Over the past day or so, an ongoing arms race between the popular Bitcoin forum Bitcointalk and EasyList, by far the most popular filter list for the ad blocking extension Adblock Plus, appears to have reached a climax. In the recent past, Bitcointalk ads have generally slipped through ad blocking filters because they were relatively unobtrusive, appearing as small blobs of text in between the first post and the rest of a forum thread. On May 20, however, a Bitcointalk member posted that Adblock Plus was now blocking the ads. Within three hours, Bitcointalk operator Theymos posted the following:
Not anymore. Wink
They tried this once before with the same simple blocking method. I have a bunch of obfuscation techniques in mind if they try anything more fancy. It’s much more difficult for them to block the forum’s ads because they’re 100 inline and not images.
Over the next few days, it appears that the EasyList maintainers managed to break through Theymos’ obfuscation multiple times, and each time Theymos found a new way to circumvent their strategies. On May 25, Theymos posted a longer update saying:
Let’s see ’em block this. There’s now a random number of invisible “posts” before and after the ad, and they’re all (I think) indistinguishable from real posts if you’re limited to just CSS selectors. Hopefully the filter maintainers aren’t careless or they’ll end up blocking random posts.
At this point, however, Theymos proved to be very wrong. Theymos made a post on May 26, entitled “Adblock Plus censoring posts”, saying:
The Adblock Plus EasyList maintainers couldn’t block the forum’s ads, so they just blocked the links in the ads everywhere on the forum. So that’s why you might see posts censored like this:
At Private Internet Access, we provide multi-gigabit tier-1 access points to our private global VPN (virtual private network).
Why VPN?
Please visit our website, , at .We look forward to providing you the highest quality .
There’s nothing I can change in the forum’s HTML to stop this. This isn’t a side-effect of my anti-ABP code. If you don’t want posts censored, you need to disable ABP (or just these filters) on bitcointalk.org. You can complain about it here.
The incident is interesting because it poignantly, and hilariously, shows at just how high a level of abstraction modern commercial cyber-warfare can take place. Here, the battlefield is forum readers’ eyes, the munitions are lines of Javascript code inserted into files are ultimately downloaded and run on users’ browsers, and the civilian casualties are readers and users of the forum. In a normal war, individual battles take place in one of the countries whose government is a combatant; here, users are continuing to voluntarily use Bitcointalk and Adblock Plus, and so all of the “civilian casualties” involved are essentially citizens of both “countries” at the same time – where citizenship is defined as having a habit of asking one’s browser to ask the “country’s” web server to send their browser data representing a web page (or an ad-blocking script) via the hypertext transfer protocol.

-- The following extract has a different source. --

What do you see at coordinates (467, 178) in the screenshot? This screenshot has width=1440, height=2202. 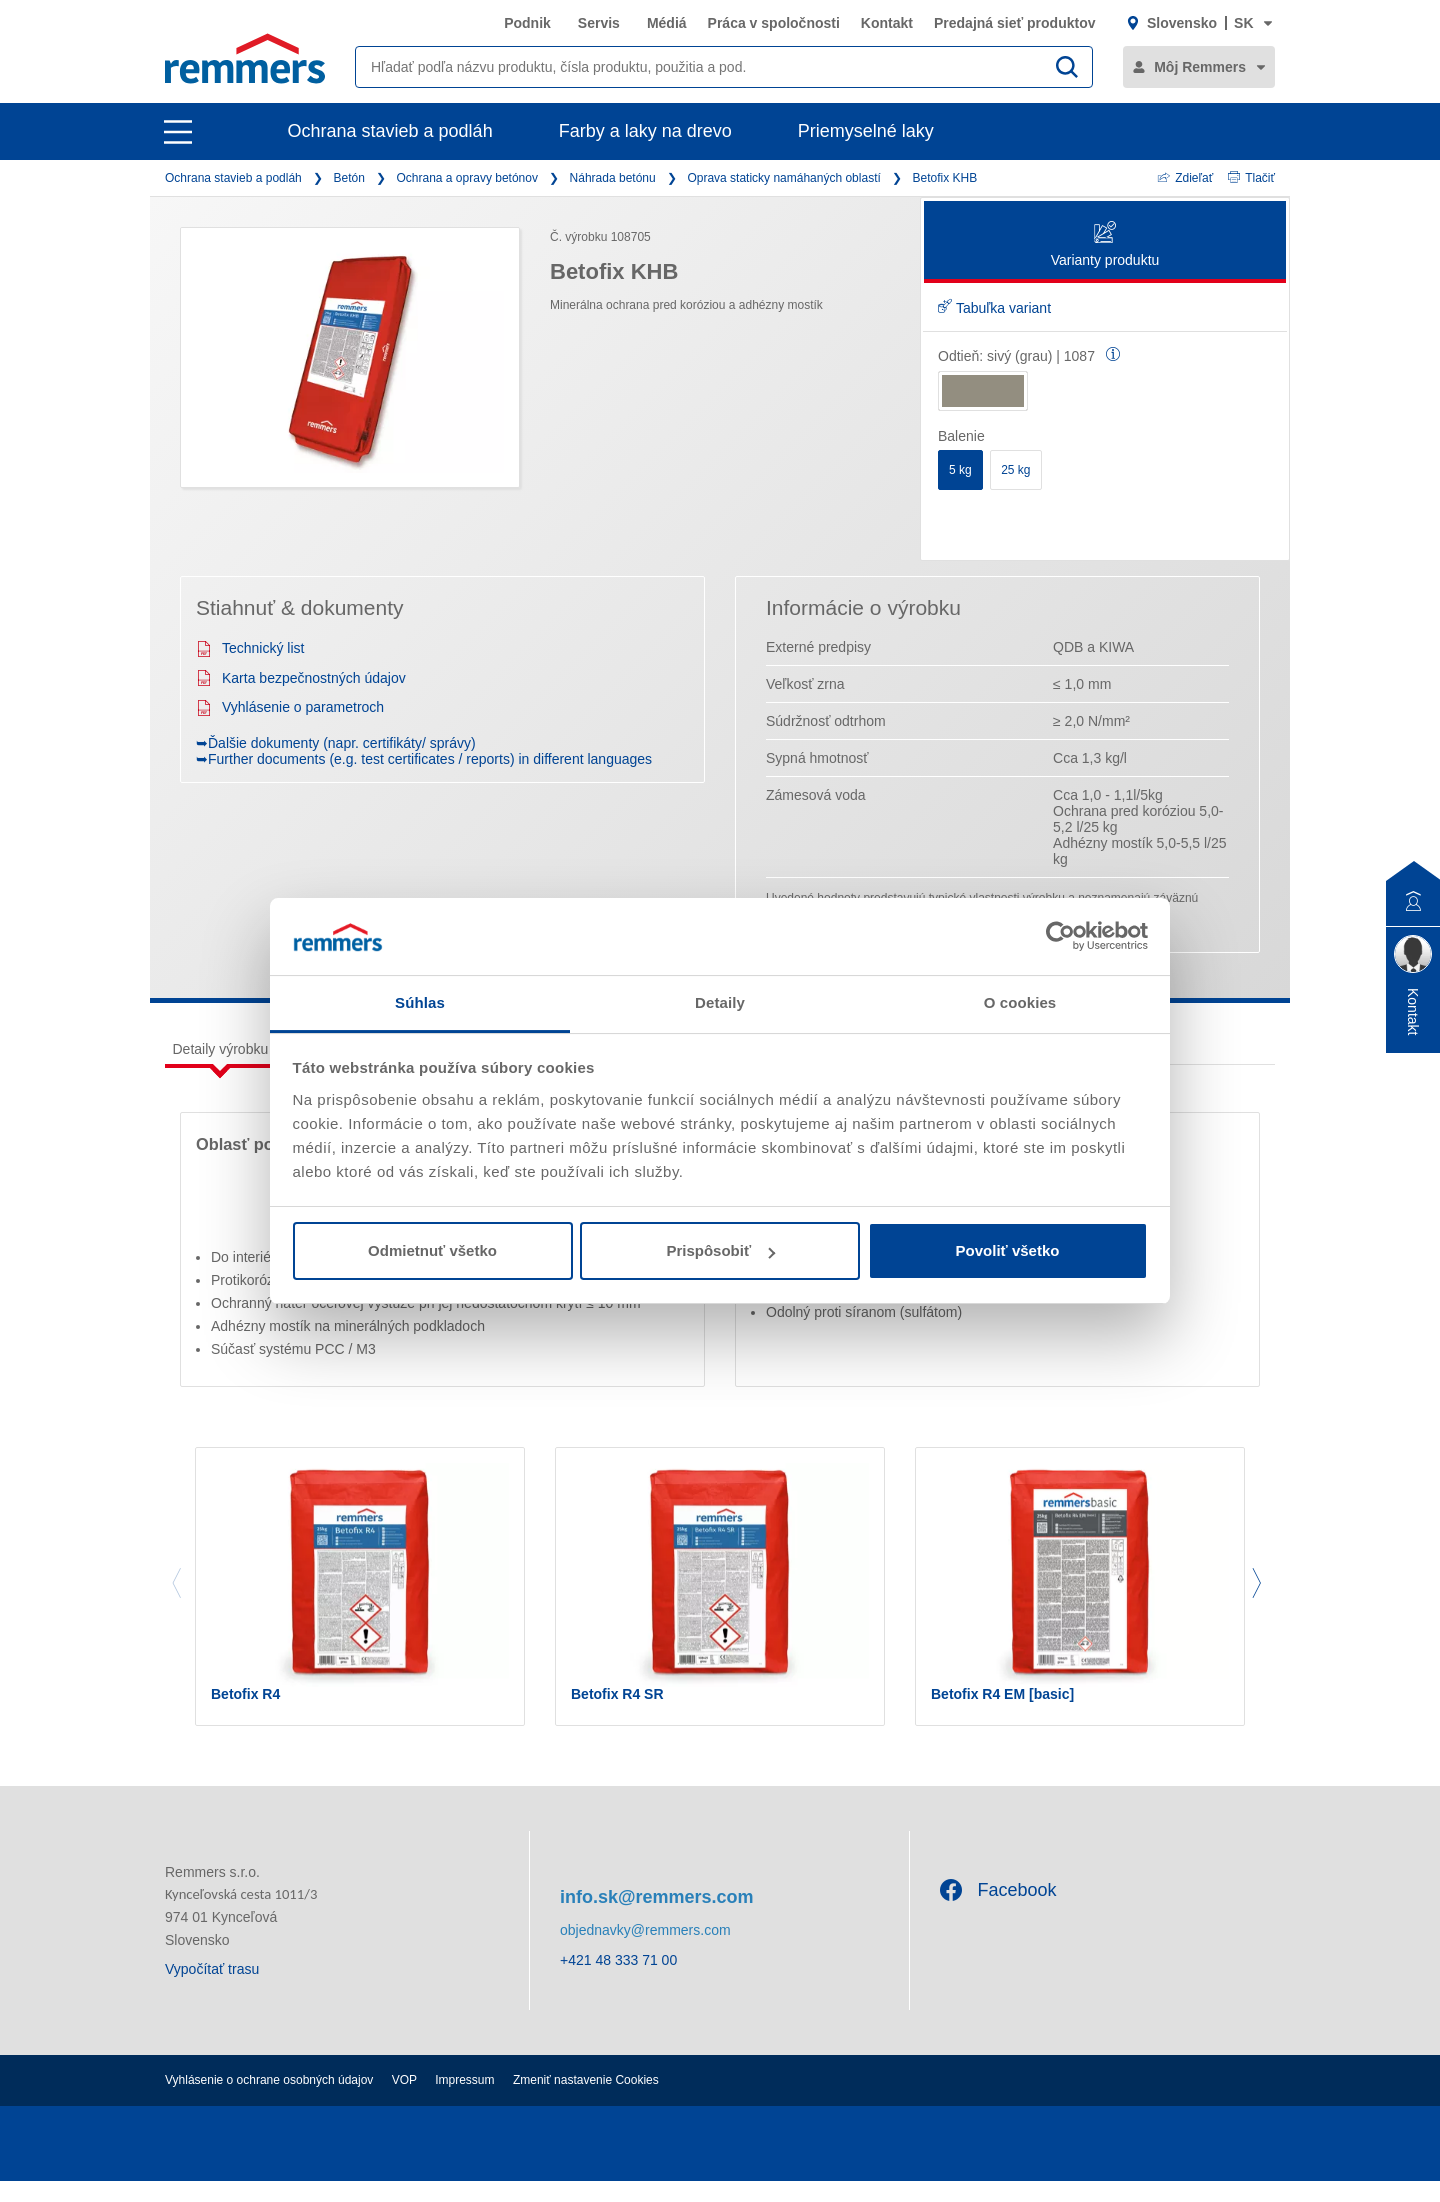 I see `Ochrana a opravy betónov` at bounding box center [467, 178].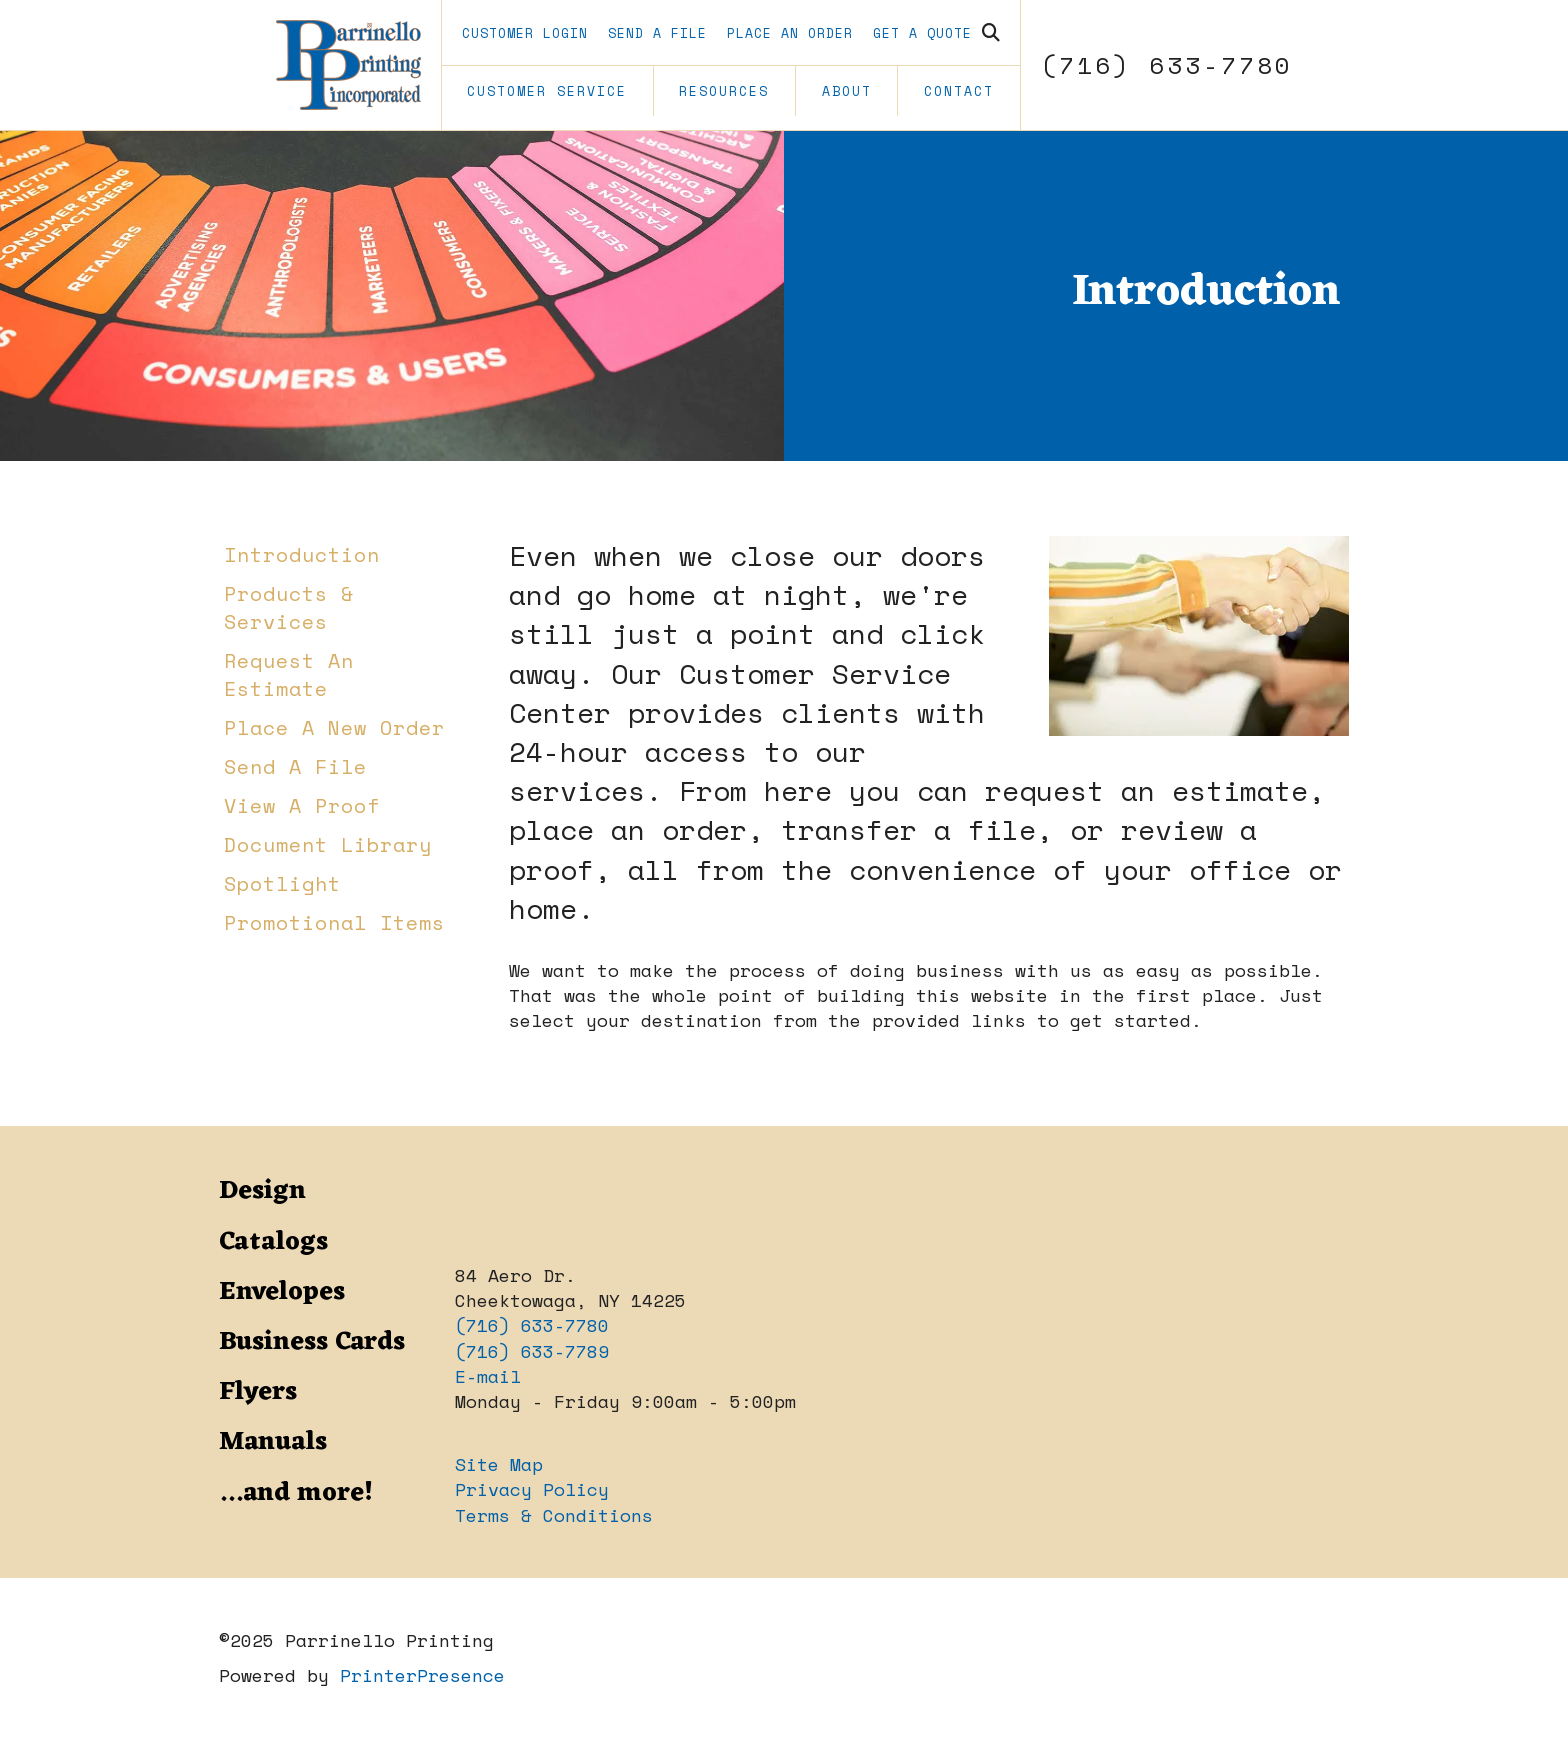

It is important to note that Adblock Plus does have a profit motive here; the company maintains a list of “acceptable ads” that they allow to pass through their filters (although there is a setting for users to block them), and although inclusion to the list is “free for websites and small businesses” they have been known to charge for it. However, this may be the “least bad” solution the site’s owners can come up with; it allows them to continue providing a service valuable to millions of people for free, all at the cost of a slight (and even optional!) loss of neutrality. Nevertheless, website owners have good reason to dislike it, and so events like these are only going to increase in the decades to come. The economics and game theory of the internet is proving to be a field that we have only begun to explore.